Ich möchte, Stimmen unserer Zeit aufgreifend,
weiter fragen: Ist es überhaupt noch wünschenswert, wenn einer der beiden
Eltern – die Mutter oder auch der Vater – bei ihren Kindern bleibt? Wird
nicht Arbeitskraft und berufliche Qualifikation dem eigentlich doch viel
wichtigeren Wirtschaftsprozess des Landes entzogen? Steht das nicht außerdem
der eigenen Selbstverwirklichung entgegen? Ja kann man und soll man überhaupt
noch Eltern die Erziehung ihrer Kinder einfach so überlassen? Kann man ihnen
das überhaupt zutrauen? Sollte da nicht unbedingt und massiv der Staat mit
seinen öffentlichen Erziehungseinrichtungen einspringen?
„Wir müssen lernen, was Liebe ist. Da kann der Staat helfen“, war die
Familienministerin erst kürzlich zu vernehmen. Erlernen von Liebe als neues
Unterrichtsfach in der Schule: weil normale Eltern damit natürlich vollkommen
überfordert sind, springt Väterchen Staat in die Bresche. Das Ergebnis kann
man sich ausmalen: nach dem Vorbild ranghoher Politiker könnte man z.B. sehr
Persönliches über das Eheglück mit der soundsovielten Frau erzählen oder
auch eine Liebesromanze über Romeo und Julius zum Besten gegeben wird.

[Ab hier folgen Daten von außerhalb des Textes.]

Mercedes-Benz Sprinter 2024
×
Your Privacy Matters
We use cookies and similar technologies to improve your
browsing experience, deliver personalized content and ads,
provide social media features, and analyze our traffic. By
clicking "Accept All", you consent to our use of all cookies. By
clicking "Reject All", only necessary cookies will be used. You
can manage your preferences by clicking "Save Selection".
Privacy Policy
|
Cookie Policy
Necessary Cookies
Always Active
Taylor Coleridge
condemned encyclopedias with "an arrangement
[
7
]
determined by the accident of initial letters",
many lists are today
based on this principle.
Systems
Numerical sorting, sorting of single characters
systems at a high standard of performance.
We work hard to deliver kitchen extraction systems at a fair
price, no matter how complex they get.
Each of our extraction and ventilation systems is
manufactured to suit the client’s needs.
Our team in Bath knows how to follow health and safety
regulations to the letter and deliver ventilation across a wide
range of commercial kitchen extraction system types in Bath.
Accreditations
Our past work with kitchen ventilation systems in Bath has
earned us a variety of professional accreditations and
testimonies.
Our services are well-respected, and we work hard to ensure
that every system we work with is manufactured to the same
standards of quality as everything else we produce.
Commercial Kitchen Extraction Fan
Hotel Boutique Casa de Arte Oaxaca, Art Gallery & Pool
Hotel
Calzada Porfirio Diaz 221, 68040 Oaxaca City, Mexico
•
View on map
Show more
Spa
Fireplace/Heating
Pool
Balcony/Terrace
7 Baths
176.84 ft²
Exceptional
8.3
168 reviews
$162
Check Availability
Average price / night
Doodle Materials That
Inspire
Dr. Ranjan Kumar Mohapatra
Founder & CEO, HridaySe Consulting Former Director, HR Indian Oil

Noch schlimmer der Satz, den kurz nach der Wahl der neue Generalsekretär einer
der Regierungsparteien von sich gab. Mit dem massiven Ausbau der
Ganztagsbetreuung der Kinder wolle man, so wörtlich, „eine kulturelle
Revolution“ erreichen und „die Lufthoheit über den Kinderbetten erobern“.
Dieser Satz mit seiner menschenverachtenden Wortwahl wäre für mich ein klarer
Kandidat für das Unwort des Jahre. Wie soll man sich da nicht erinnert fühlen
an den scheinbar zu unrecht tot geglaubten Staatssozialismus der DDR mit seiner
angezielten totalen Kontrolle über seine Untertanen.

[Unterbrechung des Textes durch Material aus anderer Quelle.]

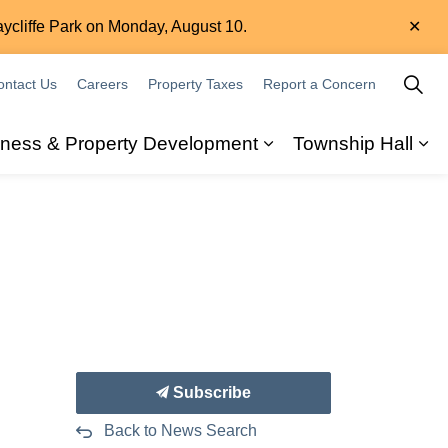
Clo
aycliffe Park on Monday, August 10.
aler
ontact Us
Careers
Property Taxes
Report a Concern
iness & Property Development
Township Hall
ity
 sub pages Recreation & Leisure
Expand sub pages B
Ex
Subscribe
Back to News Search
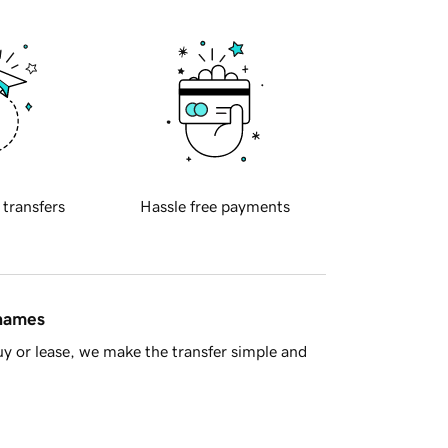
 transfers
Hassle free payments
 names
y or lease, we make the transfer simple and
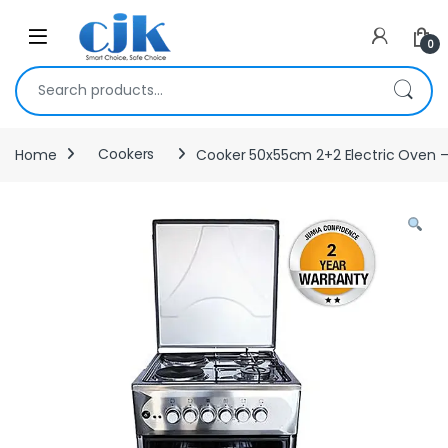
Skip to navigation
Skip to content
Open
0
Search for:
Home
Cookers
Cooker 50x55cm 2+2 Electric Oven – 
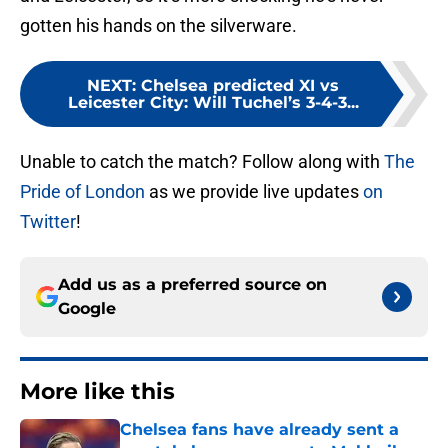
gotten his hands on the silverware.
NEXT
:
Chelsea predicted XI vs
Leicester City: Will Tuchel’s 3-4-3...
Unable to catch the match? Follow along with
The
Pride of London
as we provide live updates
on
Twitter
!
Add us as a preferred source on
Google
More like this
Chelsea fans have already sent a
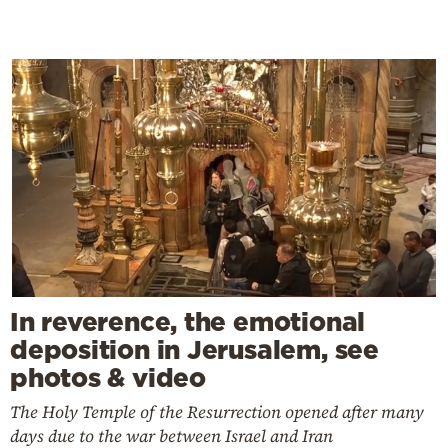
In reverence, the emotional
deposition in Jerusalem, see
photos & video
The Holy Temple of the Resurrection opened after many
days due to the war between Israel and Iran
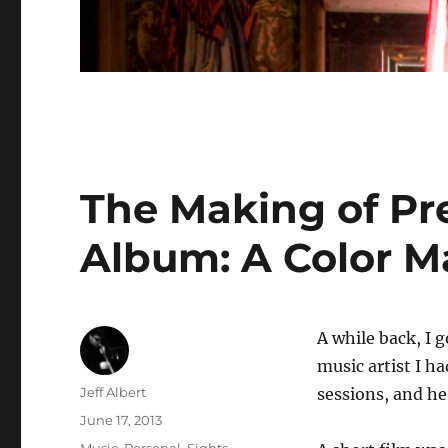
The Making of Pr
Album: A Color M
A while back, I g
music artist I ha
Author
Jeff Albert
sessions, and he
Posted
June 17, 2013
on
Categories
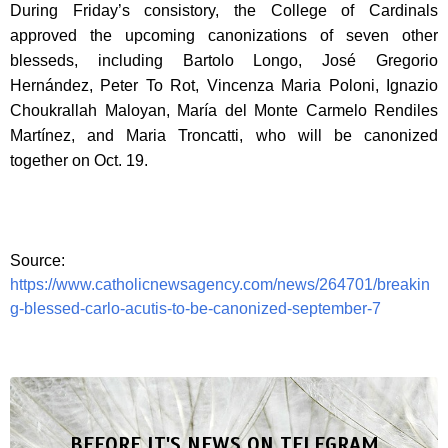
During Friday’s consistory, the College of Cardinals
approved the upcoming canonizations of seven other
blesseds, including Bartolo Longo, José Gregorio
Hernández, Peter To Rot, Vincenza Maria Poloni, Ignazio
Choukrallah Maloyan, María del Monte Carmelo Rendiles
Martínez, and Maria Troncatti, who will be canonized
together on Oct. 19.
Source:
https://www.catholicnewsagency.com/news/264701/breakin
g-blessed-carlo-acutis-to-be-canonized-september-7
BEFORE IT'S NEWS ON TELEGRAM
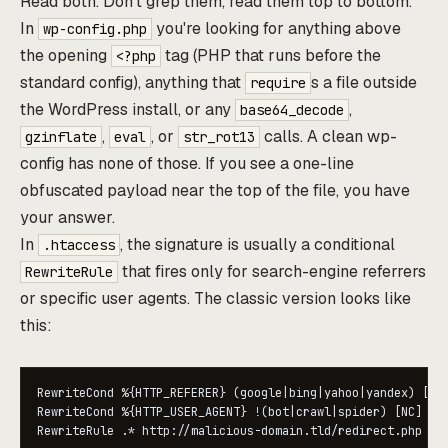
Read both. Don't grep them, read them top to bottom.
In
you're looking for anything above
wp-config.php
the opening
tag (PHP that runs before the
<?php
standard config), anything that
s a file outside
require
the WordPress install, or any
,
base64_decode
,
, or
calls. A clean wp-
gzinflate
eval
str_rot13
config has none of those. If you see a one-line
obfuscated payload near the top of the file, you have
your answer.
In
, the signature is usually a conditional
.htaccess
that fires only for search-engine referrers
RewriteRule
or specific user agents. The classic version looks like
this:
RewriteCond %{HTTP_REFERER} (google|bing|yahoo|yandex) [NC]
RewriteCond %{HTTP_USER_AGENT} !(bot|crawl|spider) [NC]

RewriteRule .* http://malicious-domain.tld/redirect.php [R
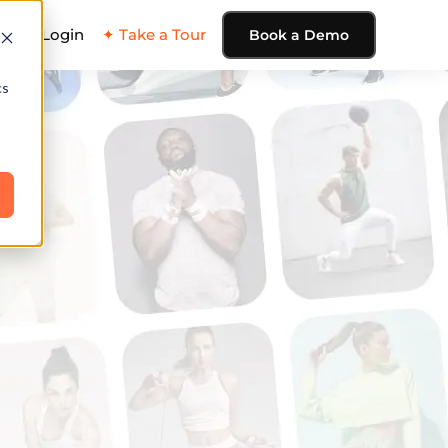
ing
Login
✦ Take a Tour
Book a Demo
cs
e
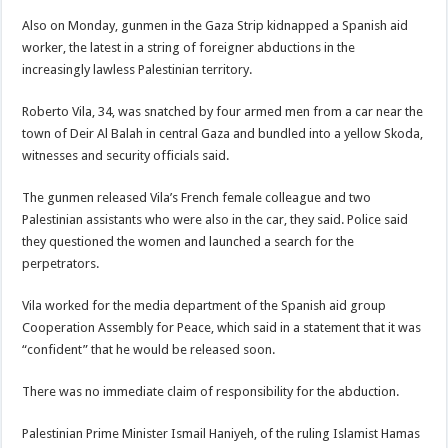
Also on Monday, gunmen in the Gaza Strip kidnapped a Spanish aid
worker, the latest in a string of foreigner abductions in the
increasingly lawless Palestinian territory.
Roberto Vila, 34, was snatched by four armed men from a car near the
town of Deir Al Balah in central Gaza and bundled into a yellow Skoda,
witnesses and security officials said.
The gunmen released Vila’s French female colleague and two
Palestinian assistants who were also in the car, they said. Police said
they questioned the women and launched a search for the
perpetrators.
Vila worked for the media department of the Spanish aid group
Cooperation Assembly for Peace, which said in a statement that it was
“confident” that he would be released soon.
There was no immediate claim of responsibility for the abduction.
Palestinian Prime Minister Ismail Haniyeh, of the ruling Islamist Hamas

Was wäre demgegenüber die wirkliche Aufgabe des Staates? Wie ich meine,
wäre seine Aufgabe, Rahmenbedingungen zu
schaffen, die es Müttern und Vätern erlaubt, in Freiheit zu entscheiden, ob einer von ihnen überwiegend bei den
Kindern bleibt, um sie selbst zu erziehen und
so den Beruf
einer Hausfrau oder eines Hausmannes auszuüben; oder ob beide einem
bezahlten Beruf nachgehen und mit dem für die Kinder erhaltenen Geld eine
Betreuungseinrichtung bezahlen wollen. Seine Aufgabe ist sicher nicht,
Rahmenbedingungen zu schaffen, die diese freie Wahl nicht ermöglichen oder
zumindest sehr erschweren. Denn mit dem einseitigen Hineinpumpen von Geldern in
Krippen, Ganztagskindergärten und –schulen werden unzählige Eltern vom Staat
in einem gewissen Sinn entmündigt. Viele, auch die, die es eventuell anders
wollten, werden in die doppelte Erwerbsarbeit getrieben, weil man sich Kinder
mit einem Einkommen kaum mehr leisten
kann. Weil auf diese Weise Kinder zum Armutsrisiko Nummer eins in unserem Land
geworden sind. Und das ist so, weil es von der ganzen Steuer- und
Rentengesetzgebung her niemanden gibt, der hierzulande vom Staat so geplündert
und ausgebeutet wird wie die Familien. Wobei ich unter entsprechenden
Rahmenbedingungen nicht nur die vom Bundesverfassungsgericht schon längst
geforderte finanzielle Besserstellung
verstehe, sondern auch, dass die Niedrigbewertung, ja teils Verächtlichmachung
von Haus- und Erziehungsarbeit jener Mütter und Väter aufhört, die gegen den
gesellschaftlichen Trend dazu noch den Mut aufbringen.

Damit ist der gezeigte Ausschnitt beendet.